Here’s a question I found myself asking myself as I kicked off playing Nintendo’s Xenoblade Chronicles 3 – can you enjoy and appreciate a game in a series that you’ve never played before?
Over my countless years of playing video games, there have been a few times where I’ve jumped into a franchise with no experience with previous instalments. I’m thinking of Final Fantasy VII when it first arrived on the PlayStation, or when I started off with Resident Evil 2 before I’d spent much time, if any, with the first in the series. And back when Legend of Zelda: Ocarina of Time debut on the Nintendo 64, I’d never played a Zelda game before.
In all of those instances, my lack of playtime in any previous game was totally irrelavent, mainly because the creators had crafted engaging stories that immediately brought you into their respective worlds; you didn’t need any expertise or knowledge of what came before. Such is the case with Xenoblade Chronicles 3, the exceptional new game that is gorgeous to look at and works hard to be accessible to newcomers.

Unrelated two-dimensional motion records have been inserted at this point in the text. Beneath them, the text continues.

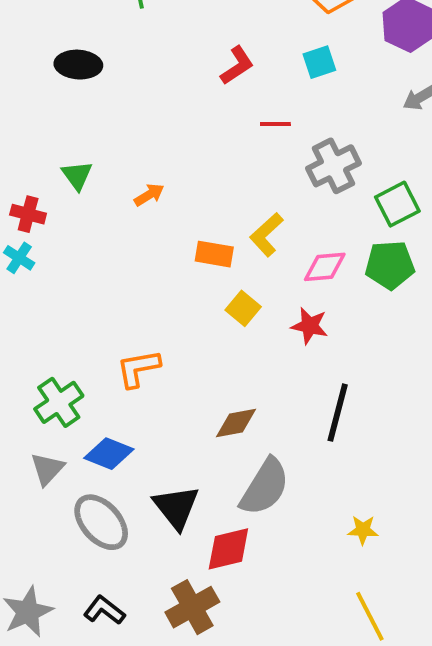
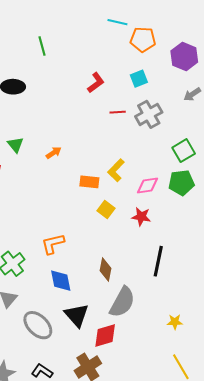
gray cross: (333, 166) -> (149, 114), moved
brown diamond: (236, 423) -> (106, 269), turned -65
blue diamond: (109, 454) -> (61, 281), moved, turned 60

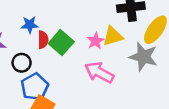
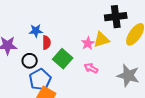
green square: (61, 43) -> (63, 59), moved
gray star: (143, 57) -> (128, 76), moved
pink arrow: (99, 72) -> (91, 68), size x0.6

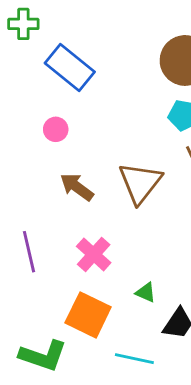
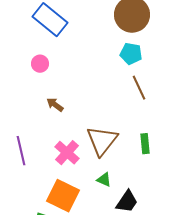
brown triangle: (140, 183) -> (102, 141), moved
brown arrow: (77, 187) -> (55, 105), size x0.7

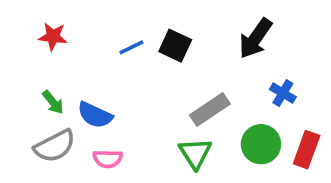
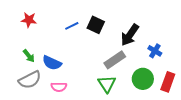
black arrow: (255, 38) -> (130, 35), moved

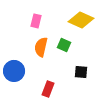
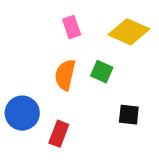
pink rectangle: (36, 21) -> (72, 27), moved, turned -32
red rectangle: (48, 89) -> (59, 134), moved

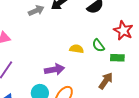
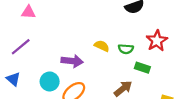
green semicircle: (98, 45) -> (126, 49), turned -64

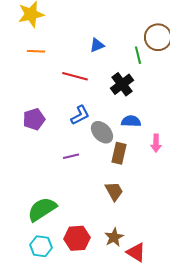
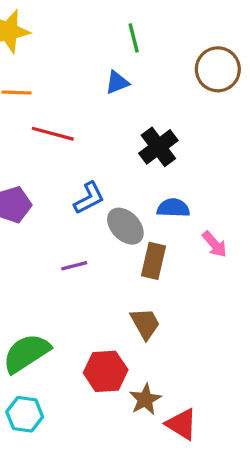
green line: (138, 55) -> (134, 38), moved
red line: (75, 76) -> (53, 134), moved
pink arrow: (156, 143) -> (215, 244), turned -42
red hexagon: (77, 238) -> (106, 371), moved

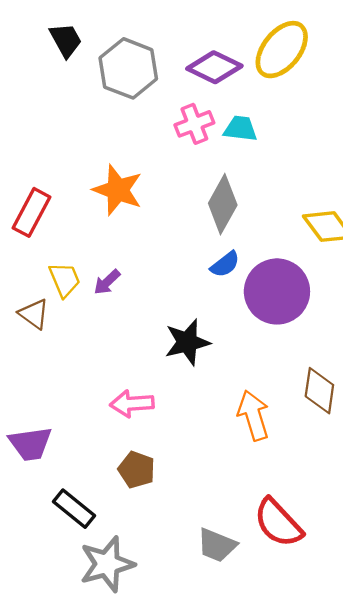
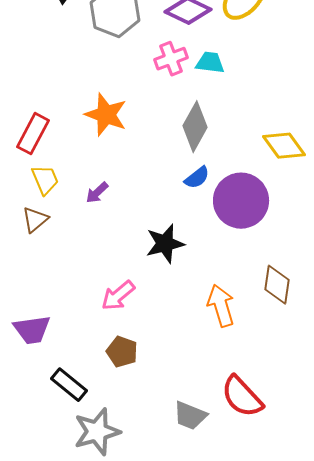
yellow trapezoid: (65, 280) -> (45, 180), moved
brown triangle: (34, 314) -> (35, 220), turned 44
pink arrow: (132, 404) -> (118, 296), turned -36

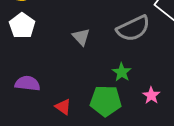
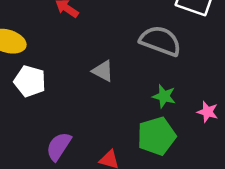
gray semicircle: (133, 28) -> (160, 41), turned -116
purple semicircle: (27, 83) -> (59, 146), turned -45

Here’s how Nintendo describes it: Join Noah and Mio, members of the two opposing nations of Keves and Agnus, on a heartfelt journey through a warring world with a dark secret. Traverse massive, fantastical landscapes and master seamless real-time RPG combat as you expose the true enemy pulling the strings.
There’s a lot happening in Xenoblade Chronicles 3, and that description does a solid job of summerizing the whole thing. That being said, as someone who didn’t have a clue about the world I was walking into, the game itself does a solid job of immersing you in its environments and storyline as well. This begins right off the top with gorgeous cut scenes that look absolutely amazing, especially if you’ve got your Nintendo docked and you’re watching on a 4K television, like I was. The voice acting is excellent and you get a handle on the lead character of Noah and his teammates pretty quickly.
Xenoblade Chronicles 3 feels big and epic, a mix of fantasy and science fiction, in the realm that reminds me of aforementioned Final Fantasy VII. My biggest hurdle in playing the game so far has been the battles, which I can’t help but find somewhat confusing in terms of locking onto whoever you’re battling. Other games that I’ve played with similar battle structures have been more intuitive thatn what Xenoblade Chronicles 3 presents, and while this aspect isn’t horrible by any stretch, I would have preferred to feel as though I could jump right into battle and not think about things as much as I have. Luckily, there’s a training mode that will certainly help you get up to speed, and one I definitely need to spend more time in it honing my skills.
Xenoblade Chronicles 3 is a big time commitment, with main story gameplay reportedly clocking in at 90 hours; I am nowhere near there, with hours and hours to go, but I will say I’ve had zero issues getting involved with the game. Unlike Lord of the Rings: Return of the King or Return of the Jedi or Jaws 3-D, you don’t need any previous knowledge the franchise to appreciate the title and become emotionaly invested, so if you’re looking for a game that beautifully pushed your Switch to its limits, Xenobade Chronicles 3 is absolutely worth your dollars.